PROBLEM DETAILS: Each line of the records is to be returned verbatim, with the images omitted.

PROVIDED DATA:
• • • • •
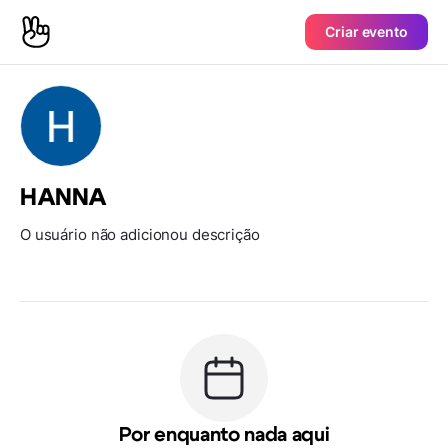
Criar evento
HANNA
O usuário não adicionou descrição
Por enquanto nada aqui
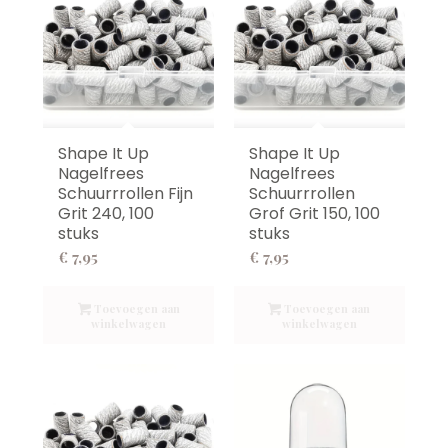
Shape It Up
Shape It Up
Nagelfrees
Nagelfrees
Schuurrrollen Fijn
Schuurrrollen
Grit 240, 100
Grof Grit 150, 100
stuks
stuks
€
7,95
€
7,95
Toevoegen aan
Toevoegen aan
winkelwagen
winkelwagen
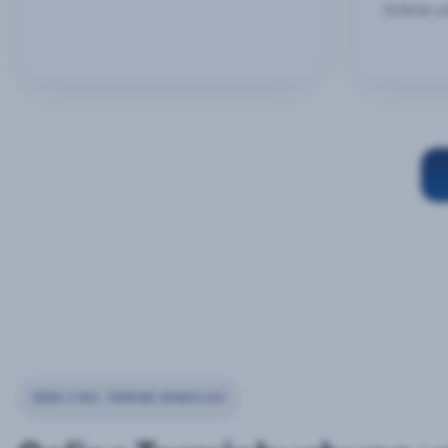
Outlook u
ÜBER 2 MIO. TERMINE MONATLICH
• • • • •
RESPONSE AREA:
Criar evento
HANNA
O usuário não adicionou descrição
Por enquanto nada aqui
Shape It Up
Shape It Up
Nagelfrees
Nagelfrees
Schuurrrollen Fijn
Schuurrrollen
Grit 240, 100
Grof Grit 150, 100
stuks
stuks
€
7,95
€
7,95
Toevoegen aan
Toevoegen aan
winkelwagen
winkelwagen
Outlook u
ÜBER 2 MIO. TERMINE MONATLICH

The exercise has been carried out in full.